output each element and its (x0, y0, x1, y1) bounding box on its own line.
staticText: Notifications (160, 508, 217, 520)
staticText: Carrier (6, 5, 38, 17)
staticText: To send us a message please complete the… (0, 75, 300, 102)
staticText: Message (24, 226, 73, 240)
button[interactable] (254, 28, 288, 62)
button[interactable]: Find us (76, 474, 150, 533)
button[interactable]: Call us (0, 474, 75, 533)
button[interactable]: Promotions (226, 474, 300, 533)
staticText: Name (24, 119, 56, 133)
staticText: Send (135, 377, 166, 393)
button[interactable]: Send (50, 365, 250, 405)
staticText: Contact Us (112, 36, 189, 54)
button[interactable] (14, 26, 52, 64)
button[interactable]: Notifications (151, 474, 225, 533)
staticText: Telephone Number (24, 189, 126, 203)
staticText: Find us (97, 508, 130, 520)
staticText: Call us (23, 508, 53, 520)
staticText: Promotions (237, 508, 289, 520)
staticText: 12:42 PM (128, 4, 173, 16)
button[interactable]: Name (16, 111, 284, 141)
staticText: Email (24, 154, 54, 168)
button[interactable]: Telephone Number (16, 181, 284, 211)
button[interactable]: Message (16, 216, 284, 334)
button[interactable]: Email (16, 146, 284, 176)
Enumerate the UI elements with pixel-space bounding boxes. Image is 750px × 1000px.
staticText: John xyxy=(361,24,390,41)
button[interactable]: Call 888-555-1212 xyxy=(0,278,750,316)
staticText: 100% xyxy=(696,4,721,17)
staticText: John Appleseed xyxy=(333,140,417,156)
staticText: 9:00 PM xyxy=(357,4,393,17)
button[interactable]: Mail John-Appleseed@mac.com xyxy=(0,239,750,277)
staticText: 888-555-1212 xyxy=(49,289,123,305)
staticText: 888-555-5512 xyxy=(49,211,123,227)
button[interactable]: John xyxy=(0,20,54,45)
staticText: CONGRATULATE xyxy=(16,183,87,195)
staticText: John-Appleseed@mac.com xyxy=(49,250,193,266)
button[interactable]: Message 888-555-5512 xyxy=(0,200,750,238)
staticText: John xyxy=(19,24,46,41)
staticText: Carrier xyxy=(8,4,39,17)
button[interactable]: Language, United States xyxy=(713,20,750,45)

§ §

The task ▸
Search the material above for lines containing the string "Notifications", then pull them out.

Written answer ▸
staticText: Notifications (160, 508, 217, 520)
button[interactable]: Notifications (151, 474, 225, 533)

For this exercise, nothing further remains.